→ **What the exercise asks**
Filter these entries so that only lines with the word "Tongariro" remain.

[Collected data]
---
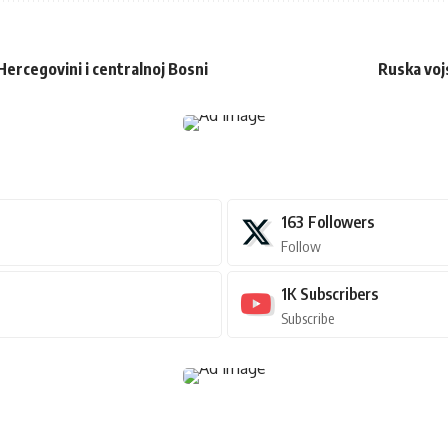
Hercegovini i centralnoj Bosni
Ruska voj
163
Followers
Follow
1K
Subscribers
Subscribe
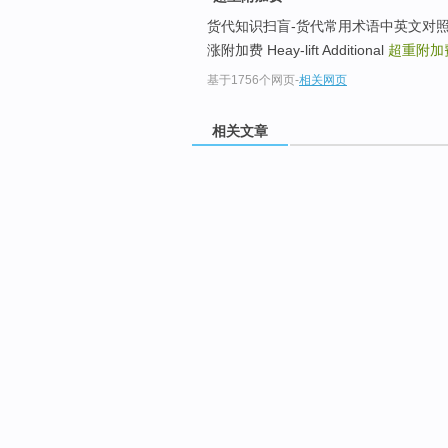
货代知识扫盲-货代常用术语中英文对照--广州货代公
涨附加费 Heay-lift Additional
超重附加
基于1756个网页
-
相关网页
相关文章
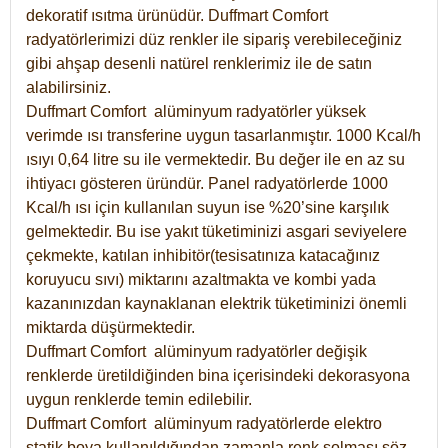
dekoratif ısıtma ürünüdür.
Duffmart Comfort
radyatörlerimizi düz renkler ile sipariş verebileceğiniz
gibi ahşap desenli natürel renklerimiz ile de satın
alabilirsiniz.
Duffmart Comfort alüminyum radyatörler yüksek
verimde ısı transferine uygun tasarlanmıştır. 1000 Kcal/h
ısıyı 0,64 litre su ile vermektedir. Bu değer ile en az su
ihtiyacı gösteren üründür. Panel radyatörlerde 1000
Kcal/h ısı için kullanılan suyun ise %20’sine karşılık
gelmektedir. Bu ise yakıt tüketiminizi asgari seviyelere
çekmekte, katılan inhibitör(tesisatınıza katacağınız
koruyucu sıvı) miktarını azaltmakta ve kombi yada
kazanınızdan kaynaklanan elektrik tüketiminizi önemli
miktarda düşürmektedir.
Duffmart Comfort alüminyum radyatörler değişik
renklerde üretildiğinden bina içerisindeki dekorasyona
uygun renklerde temin edilebilir.
Duffmart
Comfort
alüminyum radyatörlerde elektro
statik boya kullanıldığından zamanla renk solması söz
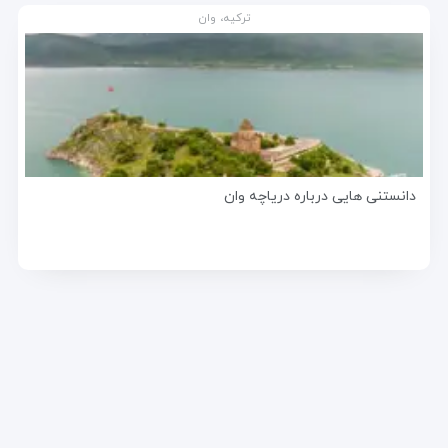
ترکیه، وان
دانستنی هایی درباره دریاچه وان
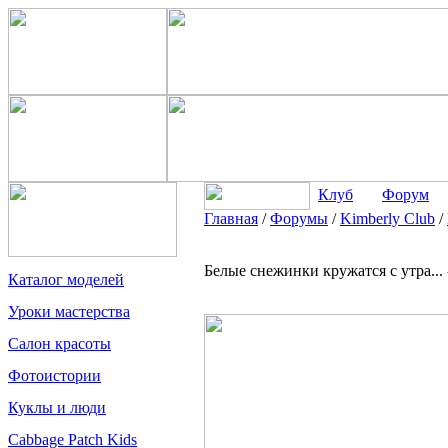
Клуб
Форум
Главная
/
Форумы
/
Kimberly Club
/
Белые снежинки кружатся с утра...
Каталог моделей
Уроки мастерства
Салон красоты
Фотоистории
Куклы и люди
Cabbage Patch Kids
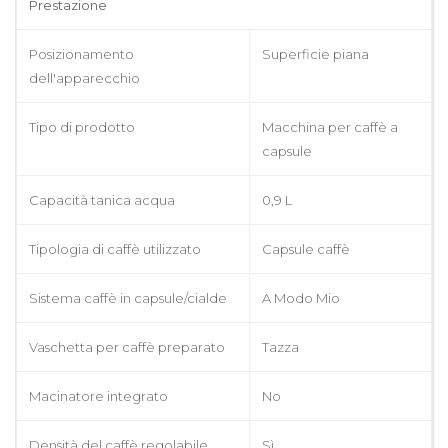
Prestazione
Posizionamento
Superficie piana
dell'apparecchio
Tipo di prodotto
Macchina per caffè a
capsule
Capacità tanica acqua
0,9 L
Tipologia di caffè utilizzato
Capsule caffè
Sistema caffè in capsule/cialde
A Modo Mio
Vaschetta per caffè preparato
Tazza
Macinatore integrato
No
Densità del caffè regolabile
Sì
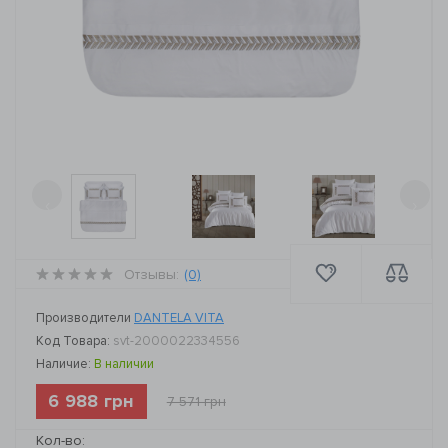
‹
›
Отзывы:
(0)
Производители
DANTELA VITA
Код Товара:
svt-2000022334556
Наличие:
В наличии
6 988 грн
7 571 грн
Кол-во:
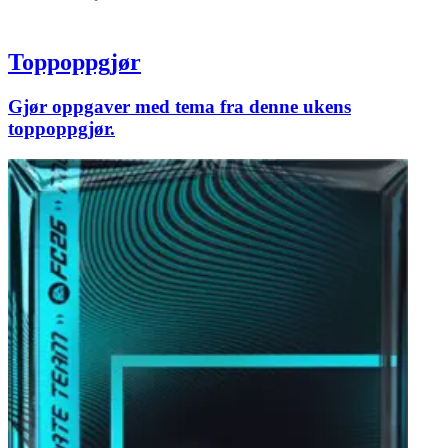
Toppoppgjør
Gjør oppgaver med tema fra denne ukens
toppoppgjør.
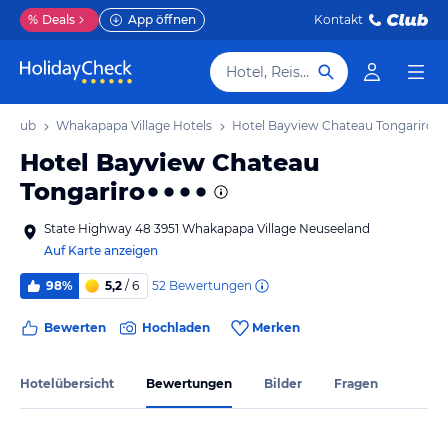
%
Deals
App öffnen
Kontakt
Hotel, Reiseziel
Urlaub
Whakapapa Village Hotels
Hotel Bayview Chateau Tongariro
Hotel Bayview Chateau
Tongariro
State Highway 48 3951 Whakapapa Village Neuseeland
Auf Karte anzeigen
52
Bewertungen
98%
5,2
/ 6
Bewerten
Hochladen
Merken
Hotelübersicht
Bewertungen
Bilder
Fragen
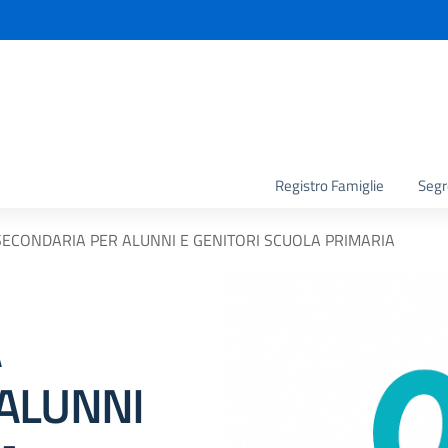
la scuola
Registro Famiglie
Segr
ECONDARIA PER ALUNNI E GENITORI SCUOLA PRIMARIA
A
ALUNNI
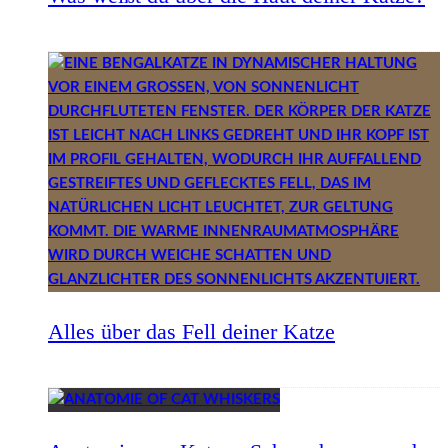
Alles über das Fell deiner Katze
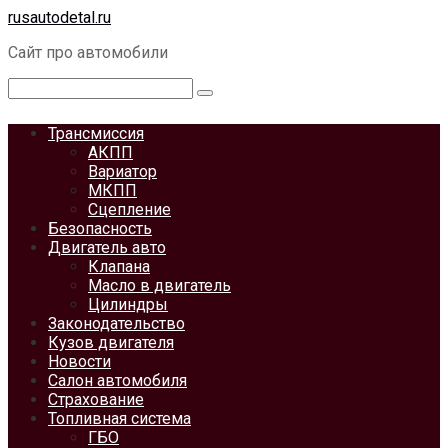
Перейти
rusautodetal.ru
к
Сайт про автомобили
контенту
Поиск:
Трансмиссия
АКПП
Вариатор
МКПП
Сцепление
Безопасность
Двигатель авто
Клапана
Масло в двигатель
Цилиндры
Законодательство
Кузов двигателя
Новости
Салон автомобиля
Страхование
Топливная система
ГБО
---
→ **Task solution**
Hotel Bayview Chateau Tongariro
Tongariro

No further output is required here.